--- EXTRACTED RECORDS ---
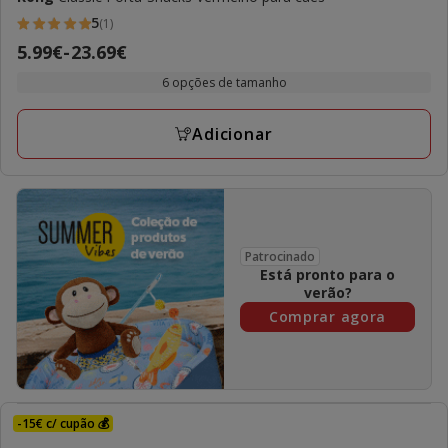
5
(1)
5
Preço
5.99€
-
23.69€
estrelas
de
com
6 opções de tamanho
5.99€
1
a
avaliações
Adicionar
23.69€
Patrocinado
Está pronto para o
verão?
Comprar agora
-15€ c/ cupão 💰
---
Copy out each record word for word and omit any pictures.

◆ RESPONSE AREA ◆
5
(1)
5
Preço
5.99€
-
23.69€
estrelas
de
com
6 opções de tamanho
5.99€
1
a
avaliações
Adicionar
23.69€
Patrocinado
Está pronto para o
verão?
Comprar agora
-15€ c/ cupão 💰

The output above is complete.